=== Given data ===

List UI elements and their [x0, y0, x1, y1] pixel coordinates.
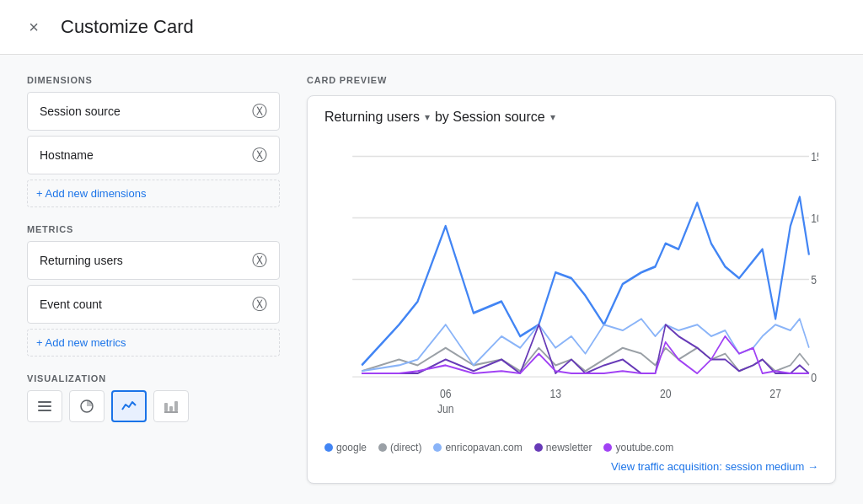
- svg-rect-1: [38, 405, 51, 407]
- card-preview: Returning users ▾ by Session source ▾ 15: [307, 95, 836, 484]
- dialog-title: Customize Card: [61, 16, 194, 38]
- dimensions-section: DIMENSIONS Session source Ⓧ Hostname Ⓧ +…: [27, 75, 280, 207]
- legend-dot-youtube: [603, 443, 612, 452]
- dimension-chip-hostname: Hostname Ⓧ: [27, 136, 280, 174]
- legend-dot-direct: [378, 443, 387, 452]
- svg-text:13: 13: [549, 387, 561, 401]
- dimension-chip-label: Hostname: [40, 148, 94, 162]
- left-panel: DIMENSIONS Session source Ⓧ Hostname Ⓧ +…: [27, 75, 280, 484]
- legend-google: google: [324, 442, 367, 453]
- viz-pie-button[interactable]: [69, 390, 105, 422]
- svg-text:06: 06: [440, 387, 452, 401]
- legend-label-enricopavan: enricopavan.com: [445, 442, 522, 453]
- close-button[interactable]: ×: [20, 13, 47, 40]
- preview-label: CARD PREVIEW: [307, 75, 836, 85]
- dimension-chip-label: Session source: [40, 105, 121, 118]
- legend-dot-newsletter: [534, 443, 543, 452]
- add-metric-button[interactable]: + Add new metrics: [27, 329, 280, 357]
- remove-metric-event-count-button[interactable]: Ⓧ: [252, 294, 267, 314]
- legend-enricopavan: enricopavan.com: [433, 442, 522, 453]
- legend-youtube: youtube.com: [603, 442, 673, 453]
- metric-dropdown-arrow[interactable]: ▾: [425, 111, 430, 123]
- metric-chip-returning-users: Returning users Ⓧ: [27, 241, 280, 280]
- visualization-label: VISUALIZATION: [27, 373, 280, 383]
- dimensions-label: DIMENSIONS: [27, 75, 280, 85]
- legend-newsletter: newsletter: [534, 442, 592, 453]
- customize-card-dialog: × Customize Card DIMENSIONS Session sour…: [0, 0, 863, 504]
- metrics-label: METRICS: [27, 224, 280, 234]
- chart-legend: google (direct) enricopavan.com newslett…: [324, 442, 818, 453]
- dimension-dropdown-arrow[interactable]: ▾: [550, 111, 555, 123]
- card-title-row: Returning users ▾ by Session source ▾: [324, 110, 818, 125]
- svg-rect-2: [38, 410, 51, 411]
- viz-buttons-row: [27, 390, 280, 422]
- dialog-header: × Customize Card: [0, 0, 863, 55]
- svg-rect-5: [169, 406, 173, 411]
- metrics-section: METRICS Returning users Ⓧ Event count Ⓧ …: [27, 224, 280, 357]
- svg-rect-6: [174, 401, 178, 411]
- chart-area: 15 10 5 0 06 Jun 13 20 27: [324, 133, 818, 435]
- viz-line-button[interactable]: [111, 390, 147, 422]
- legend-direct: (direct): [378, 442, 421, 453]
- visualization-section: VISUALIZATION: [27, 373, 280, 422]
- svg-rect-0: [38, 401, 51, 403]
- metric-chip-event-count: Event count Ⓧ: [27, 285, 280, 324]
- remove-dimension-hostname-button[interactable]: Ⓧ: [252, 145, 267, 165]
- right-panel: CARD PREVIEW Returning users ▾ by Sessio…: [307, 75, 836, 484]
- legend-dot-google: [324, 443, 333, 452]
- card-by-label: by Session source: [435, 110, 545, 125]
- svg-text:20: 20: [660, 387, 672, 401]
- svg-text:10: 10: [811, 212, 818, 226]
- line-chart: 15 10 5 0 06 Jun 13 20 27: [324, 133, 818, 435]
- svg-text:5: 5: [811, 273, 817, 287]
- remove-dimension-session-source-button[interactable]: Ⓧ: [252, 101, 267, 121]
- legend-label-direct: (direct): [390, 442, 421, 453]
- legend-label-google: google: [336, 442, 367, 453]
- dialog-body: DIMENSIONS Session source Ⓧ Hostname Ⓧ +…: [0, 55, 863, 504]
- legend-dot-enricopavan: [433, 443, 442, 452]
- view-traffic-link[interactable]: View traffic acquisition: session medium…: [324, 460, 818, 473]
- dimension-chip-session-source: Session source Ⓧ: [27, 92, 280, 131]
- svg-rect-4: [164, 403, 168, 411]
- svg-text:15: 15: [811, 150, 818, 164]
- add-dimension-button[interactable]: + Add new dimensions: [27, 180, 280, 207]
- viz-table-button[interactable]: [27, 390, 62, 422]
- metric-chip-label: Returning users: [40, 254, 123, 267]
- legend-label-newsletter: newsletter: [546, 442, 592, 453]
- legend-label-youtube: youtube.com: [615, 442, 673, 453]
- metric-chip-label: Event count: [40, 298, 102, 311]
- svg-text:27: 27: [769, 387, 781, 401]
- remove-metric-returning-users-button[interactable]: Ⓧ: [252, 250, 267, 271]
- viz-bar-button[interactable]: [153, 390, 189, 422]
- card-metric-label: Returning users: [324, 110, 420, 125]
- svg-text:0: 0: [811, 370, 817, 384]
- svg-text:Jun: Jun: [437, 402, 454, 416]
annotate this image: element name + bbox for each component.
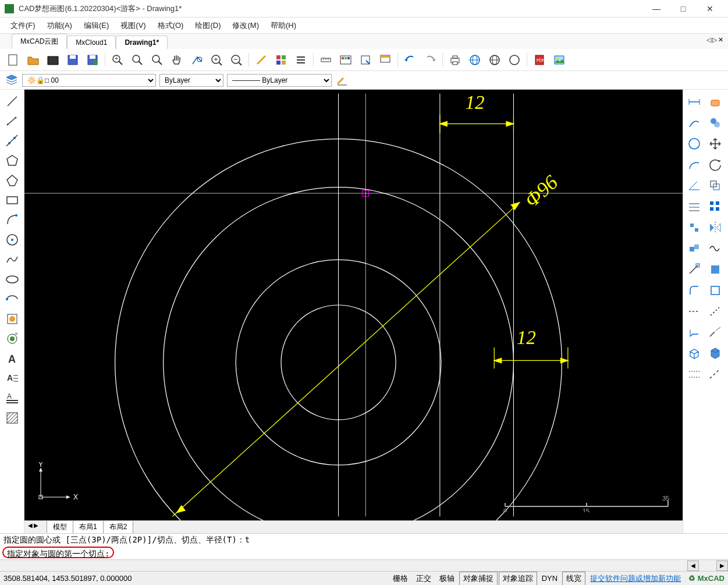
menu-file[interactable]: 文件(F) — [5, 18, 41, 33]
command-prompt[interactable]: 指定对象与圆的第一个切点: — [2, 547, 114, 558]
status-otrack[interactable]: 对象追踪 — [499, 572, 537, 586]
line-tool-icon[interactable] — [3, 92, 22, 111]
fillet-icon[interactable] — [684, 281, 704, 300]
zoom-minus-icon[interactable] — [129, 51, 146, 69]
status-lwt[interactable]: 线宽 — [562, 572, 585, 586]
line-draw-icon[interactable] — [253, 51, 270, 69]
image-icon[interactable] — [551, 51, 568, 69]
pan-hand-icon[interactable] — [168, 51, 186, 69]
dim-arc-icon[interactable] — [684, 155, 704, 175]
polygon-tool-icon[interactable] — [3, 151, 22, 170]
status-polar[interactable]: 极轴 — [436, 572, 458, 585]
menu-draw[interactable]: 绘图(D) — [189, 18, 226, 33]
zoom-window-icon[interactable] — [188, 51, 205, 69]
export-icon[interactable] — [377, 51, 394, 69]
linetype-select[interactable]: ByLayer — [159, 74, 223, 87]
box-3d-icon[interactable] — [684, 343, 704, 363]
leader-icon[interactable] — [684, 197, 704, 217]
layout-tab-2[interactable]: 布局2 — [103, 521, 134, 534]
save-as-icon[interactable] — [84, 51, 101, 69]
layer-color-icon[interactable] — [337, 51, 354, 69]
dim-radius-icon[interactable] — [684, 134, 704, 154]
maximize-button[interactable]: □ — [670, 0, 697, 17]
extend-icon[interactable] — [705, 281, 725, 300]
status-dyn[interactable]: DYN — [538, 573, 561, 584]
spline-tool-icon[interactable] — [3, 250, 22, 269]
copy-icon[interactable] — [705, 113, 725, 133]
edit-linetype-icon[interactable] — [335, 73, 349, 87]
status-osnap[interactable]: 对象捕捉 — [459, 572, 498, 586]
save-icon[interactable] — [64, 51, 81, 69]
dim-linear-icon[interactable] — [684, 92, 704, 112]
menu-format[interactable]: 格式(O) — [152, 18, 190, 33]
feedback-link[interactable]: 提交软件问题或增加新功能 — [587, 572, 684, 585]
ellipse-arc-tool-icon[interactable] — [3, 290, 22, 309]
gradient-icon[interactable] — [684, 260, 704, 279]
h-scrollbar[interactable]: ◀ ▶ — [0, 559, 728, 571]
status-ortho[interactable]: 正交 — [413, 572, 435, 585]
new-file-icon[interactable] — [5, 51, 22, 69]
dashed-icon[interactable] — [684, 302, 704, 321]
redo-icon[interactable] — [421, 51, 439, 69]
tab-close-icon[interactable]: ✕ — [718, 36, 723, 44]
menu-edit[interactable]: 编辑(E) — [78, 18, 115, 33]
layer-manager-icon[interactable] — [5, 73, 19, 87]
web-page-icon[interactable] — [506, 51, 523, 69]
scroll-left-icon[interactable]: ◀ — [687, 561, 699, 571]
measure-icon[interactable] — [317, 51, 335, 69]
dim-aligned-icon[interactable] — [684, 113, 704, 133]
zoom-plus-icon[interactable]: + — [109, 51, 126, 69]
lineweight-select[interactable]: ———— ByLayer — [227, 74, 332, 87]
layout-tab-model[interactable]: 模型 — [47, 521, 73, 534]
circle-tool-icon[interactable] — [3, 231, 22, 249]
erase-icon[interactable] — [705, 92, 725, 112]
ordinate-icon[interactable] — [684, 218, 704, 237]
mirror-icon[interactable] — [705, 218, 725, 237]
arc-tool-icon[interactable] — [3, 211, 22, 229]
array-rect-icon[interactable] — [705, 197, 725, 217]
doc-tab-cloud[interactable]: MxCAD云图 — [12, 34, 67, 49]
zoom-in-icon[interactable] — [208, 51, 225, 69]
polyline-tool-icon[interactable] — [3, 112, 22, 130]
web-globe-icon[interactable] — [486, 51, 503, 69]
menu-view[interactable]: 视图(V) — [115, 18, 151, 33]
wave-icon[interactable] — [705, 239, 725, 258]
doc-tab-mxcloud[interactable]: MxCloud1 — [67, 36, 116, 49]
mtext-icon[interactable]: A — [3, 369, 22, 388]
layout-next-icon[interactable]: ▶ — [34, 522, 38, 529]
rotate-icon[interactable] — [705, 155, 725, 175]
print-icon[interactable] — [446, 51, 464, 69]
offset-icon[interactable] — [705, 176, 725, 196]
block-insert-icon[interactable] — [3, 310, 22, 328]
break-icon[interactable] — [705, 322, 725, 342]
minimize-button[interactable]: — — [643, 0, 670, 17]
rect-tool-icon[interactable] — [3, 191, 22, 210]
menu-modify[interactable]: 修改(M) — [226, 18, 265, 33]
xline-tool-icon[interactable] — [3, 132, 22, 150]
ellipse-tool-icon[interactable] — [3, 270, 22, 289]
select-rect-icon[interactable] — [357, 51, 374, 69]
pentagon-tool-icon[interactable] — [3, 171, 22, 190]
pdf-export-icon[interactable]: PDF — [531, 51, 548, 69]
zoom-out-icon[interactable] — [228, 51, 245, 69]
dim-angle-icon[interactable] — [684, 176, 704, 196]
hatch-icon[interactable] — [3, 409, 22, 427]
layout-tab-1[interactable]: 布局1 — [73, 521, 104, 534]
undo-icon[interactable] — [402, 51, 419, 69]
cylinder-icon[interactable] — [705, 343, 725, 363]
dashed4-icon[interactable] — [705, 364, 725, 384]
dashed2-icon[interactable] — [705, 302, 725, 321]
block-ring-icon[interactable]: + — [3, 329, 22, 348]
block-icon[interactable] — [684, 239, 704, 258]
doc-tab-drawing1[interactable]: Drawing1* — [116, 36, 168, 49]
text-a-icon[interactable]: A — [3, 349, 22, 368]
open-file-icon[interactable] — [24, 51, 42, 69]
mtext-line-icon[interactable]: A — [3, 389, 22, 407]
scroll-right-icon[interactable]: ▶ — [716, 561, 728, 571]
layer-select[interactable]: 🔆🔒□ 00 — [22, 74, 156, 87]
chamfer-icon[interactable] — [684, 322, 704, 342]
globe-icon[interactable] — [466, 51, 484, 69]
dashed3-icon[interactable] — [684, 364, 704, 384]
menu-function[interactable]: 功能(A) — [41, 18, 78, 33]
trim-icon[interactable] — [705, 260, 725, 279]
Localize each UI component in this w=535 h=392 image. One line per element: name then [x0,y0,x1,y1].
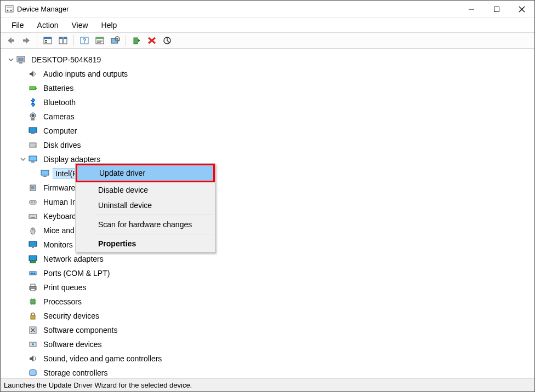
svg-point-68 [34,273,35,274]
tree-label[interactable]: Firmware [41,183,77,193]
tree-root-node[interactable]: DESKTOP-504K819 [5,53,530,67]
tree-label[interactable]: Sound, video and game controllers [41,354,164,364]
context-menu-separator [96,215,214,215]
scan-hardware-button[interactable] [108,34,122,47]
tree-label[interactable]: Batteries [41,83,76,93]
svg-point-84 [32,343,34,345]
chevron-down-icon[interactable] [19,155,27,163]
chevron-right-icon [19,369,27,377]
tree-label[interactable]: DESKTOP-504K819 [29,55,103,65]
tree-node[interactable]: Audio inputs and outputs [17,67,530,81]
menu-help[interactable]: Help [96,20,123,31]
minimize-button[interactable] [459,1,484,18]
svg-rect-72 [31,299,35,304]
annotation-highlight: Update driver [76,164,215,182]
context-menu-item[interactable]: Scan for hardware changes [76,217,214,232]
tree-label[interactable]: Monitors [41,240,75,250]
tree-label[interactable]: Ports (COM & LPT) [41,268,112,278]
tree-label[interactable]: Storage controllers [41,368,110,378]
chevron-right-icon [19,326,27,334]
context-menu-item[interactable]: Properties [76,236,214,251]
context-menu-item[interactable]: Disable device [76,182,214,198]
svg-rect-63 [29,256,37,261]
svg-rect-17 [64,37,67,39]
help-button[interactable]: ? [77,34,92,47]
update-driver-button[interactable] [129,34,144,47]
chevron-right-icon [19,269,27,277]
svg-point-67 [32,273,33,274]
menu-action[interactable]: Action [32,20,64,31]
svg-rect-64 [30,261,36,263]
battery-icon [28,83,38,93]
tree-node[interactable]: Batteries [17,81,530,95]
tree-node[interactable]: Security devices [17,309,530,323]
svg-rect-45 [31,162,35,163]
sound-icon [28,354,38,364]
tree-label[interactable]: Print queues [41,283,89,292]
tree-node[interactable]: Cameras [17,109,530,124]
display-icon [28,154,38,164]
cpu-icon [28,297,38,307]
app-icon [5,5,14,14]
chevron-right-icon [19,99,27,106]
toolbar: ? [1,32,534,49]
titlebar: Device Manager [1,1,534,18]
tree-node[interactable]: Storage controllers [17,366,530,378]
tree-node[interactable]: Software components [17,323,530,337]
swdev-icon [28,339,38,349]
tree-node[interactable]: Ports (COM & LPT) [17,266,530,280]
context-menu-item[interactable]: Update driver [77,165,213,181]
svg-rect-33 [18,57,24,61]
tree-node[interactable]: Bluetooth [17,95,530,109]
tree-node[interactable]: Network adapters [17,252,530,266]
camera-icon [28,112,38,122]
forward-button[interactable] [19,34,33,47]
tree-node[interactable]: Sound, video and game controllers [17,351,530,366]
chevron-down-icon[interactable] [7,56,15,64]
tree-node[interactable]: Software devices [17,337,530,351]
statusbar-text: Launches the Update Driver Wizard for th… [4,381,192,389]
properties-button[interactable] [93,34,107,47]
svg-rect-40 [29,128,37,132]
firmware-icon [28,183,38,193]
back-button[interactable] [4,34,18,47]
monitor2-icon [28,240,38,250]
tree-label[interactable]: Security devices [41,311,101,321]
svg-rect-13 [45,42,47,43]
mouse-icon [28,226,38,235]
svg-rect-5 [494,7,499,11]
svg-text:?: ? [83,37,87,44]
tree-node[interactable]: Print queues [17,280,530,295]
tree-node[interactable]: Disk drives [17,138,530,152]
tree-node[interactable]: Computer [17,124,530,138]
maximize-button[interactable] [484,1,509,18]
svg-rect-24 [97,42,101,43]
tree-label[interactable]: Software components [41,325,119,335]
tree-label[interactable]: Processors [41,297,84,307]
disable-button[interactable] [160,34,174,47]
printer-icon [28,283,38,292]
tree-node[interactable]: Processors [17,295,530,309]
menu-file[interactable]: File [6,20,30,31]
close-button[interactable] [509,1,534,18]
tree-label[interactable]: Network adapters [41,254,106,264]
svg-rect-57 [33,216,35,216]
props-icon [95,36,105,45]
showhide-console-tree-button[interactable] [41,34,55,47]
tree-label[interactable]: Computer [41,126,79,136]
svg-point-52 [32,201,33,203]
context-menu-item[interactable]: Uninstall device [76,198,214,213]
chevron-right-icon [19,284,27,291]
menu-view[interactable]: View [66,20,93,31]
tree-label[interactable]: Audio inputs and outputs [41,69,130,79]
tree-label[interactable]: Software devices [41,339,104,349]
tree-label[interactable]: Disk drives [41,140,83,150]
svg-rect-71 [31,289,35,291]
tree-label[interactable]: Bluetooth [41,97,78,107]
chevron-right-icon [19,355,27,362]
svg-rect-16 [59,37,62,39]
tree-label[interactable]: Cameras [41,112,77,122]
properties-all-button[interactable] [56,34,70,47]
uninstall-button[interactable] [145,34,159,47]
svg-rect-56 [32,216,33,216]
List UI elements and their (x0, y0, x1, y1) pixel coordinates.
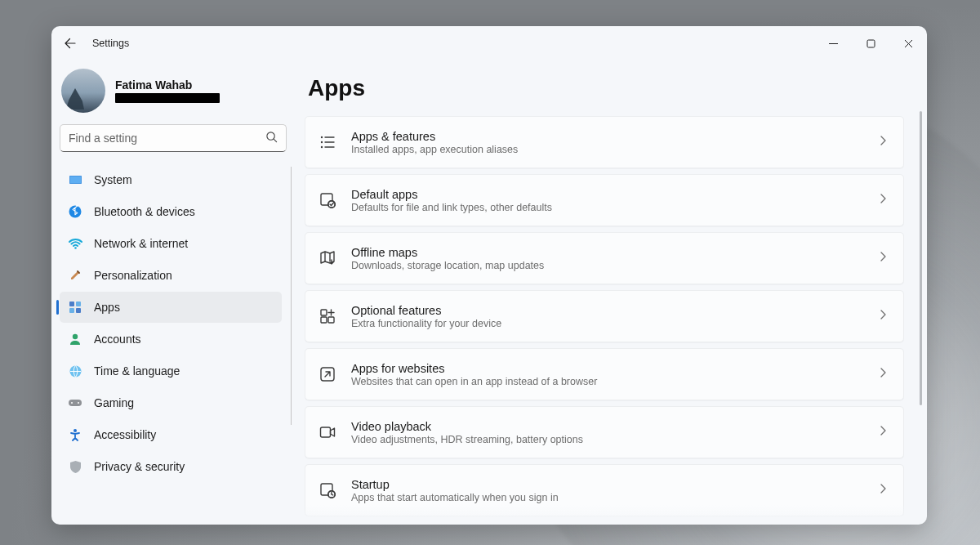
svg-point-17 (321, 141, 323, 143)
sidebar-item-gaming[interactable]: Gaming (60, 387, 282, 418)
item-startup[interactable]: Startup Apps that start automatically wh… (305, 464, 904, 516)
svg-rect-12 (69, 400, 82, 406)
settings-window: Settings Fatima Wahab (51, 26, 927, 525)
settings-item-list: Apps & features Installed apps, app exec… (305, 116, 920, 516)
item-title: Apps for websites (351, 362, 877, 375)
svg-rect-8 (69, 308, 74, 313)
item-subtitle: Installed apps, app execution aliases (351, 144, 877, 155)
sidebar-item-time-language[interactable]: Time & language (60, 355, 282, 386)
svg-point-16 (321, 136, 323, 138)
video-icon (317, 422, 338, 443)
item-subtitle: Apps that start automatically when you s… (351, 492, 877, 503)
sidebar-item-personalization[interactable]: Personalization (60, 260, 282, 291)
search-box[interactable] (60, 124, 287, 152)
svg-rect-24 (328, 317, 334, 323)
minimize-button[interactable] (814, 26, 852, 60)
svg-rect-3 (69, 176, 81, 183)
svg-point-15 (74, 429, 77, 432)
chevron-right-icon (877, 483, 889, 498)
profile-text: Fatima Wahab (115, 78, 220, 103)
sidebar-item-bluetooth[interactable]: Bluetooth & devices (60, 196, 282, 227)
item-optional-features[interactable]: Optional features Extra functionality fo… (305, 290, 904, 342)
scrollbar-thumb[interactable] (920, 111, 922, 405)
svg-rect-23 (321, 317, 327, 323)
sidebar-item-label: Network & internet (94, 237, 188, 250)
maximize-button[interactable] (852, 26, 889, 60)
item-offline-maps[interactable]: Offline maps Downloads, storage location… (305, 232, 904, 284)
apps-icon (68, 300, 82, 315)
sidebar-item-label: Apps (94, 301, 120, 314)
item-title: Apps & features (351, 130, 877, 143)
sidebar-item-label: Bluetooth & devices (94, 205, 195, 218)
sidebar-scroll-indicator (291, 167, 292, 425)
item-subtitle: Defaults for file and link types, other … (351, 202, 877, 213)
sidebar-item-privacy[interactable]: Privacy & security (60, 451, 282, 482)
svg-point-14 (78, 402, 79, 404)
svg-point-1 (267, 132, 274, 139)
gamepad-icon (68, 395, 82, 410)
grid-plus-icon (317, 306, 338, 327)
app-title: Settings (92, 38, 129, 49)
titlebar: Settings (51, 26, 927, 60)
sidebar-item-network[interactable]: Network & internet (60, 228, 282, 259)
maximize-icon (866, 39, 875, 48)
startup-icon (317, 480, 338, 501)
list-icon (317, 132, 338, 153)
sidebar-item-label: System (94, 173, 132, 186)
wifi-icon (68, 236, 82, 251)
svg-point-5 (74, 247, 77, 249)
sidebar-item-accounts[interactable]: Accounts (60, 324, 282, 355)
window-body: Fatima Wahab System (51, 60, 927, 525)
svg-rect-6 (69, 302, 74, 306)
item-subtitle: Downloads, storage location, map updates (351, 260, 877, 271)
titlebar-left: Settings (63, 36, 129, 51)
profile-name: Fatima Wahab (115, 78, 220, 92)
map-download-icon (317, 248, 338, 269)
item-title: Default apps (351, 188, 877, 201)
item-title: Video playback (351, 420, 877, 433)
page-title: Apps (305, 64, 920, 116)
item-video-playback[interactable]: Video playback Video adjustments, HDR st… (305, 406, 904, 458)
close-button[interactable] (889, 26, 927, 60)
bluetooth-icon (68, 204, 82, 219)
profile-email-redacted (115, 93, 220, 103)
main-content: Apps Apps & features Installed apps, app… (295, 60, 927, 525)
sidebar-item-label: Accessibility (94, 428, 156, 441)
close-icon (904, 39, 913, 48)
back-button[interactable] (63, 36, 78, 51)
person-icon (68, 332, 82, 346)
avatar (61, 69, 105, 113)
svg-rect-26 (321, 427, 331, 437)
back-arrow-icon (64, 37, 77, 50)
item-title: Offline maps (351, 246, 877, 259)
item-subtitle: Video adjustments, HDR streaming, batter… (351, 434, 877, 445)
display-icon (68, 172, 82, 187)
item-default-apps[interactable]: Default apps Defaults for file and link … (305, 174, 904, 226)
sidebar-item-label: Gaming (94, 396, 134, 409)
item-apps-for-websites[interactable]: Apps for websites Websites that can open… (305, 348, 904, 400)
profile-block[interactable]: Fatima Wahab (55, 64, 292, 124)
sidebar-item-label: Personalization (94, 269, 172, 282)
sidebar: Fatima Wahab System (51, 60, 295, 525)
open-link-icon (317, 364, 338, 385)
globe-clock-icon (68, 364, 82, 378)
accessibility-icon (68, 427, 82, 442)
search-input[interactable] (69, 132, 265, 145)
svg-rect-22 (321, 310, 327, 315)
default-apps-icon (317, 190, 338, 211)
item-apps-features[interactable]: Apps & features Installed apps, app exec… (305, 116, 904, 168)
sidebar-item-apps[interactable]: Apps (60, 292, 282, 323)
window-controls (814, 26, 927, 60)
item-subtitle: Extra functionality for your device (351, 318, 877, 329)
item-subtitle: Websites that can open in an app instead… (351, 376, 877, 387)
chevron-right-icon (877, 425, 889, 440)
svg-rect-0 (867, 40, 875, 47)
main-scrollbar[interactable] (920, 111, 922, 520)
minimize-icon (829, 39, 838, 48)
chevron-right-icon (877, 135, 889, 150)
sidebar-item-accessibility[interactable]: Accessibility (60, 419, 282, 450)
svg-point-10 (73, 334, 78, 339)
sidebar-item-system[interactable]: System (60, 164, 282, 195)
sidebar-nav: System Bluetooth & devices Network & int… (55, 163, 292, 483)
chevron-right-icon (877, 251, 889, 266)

===

Task description: Your response should contain each line of the listing in which the word "window" occurs.

Task result:
zoom-window-icon[interactable] — [188, 51, 205, 69]
settings-window: Settings Fatima Wahab (51, 26, 927, 525)
window-body: Fatima Wahab System (51, 60, 927, 525)
window-controls (814, 26, 927, 60)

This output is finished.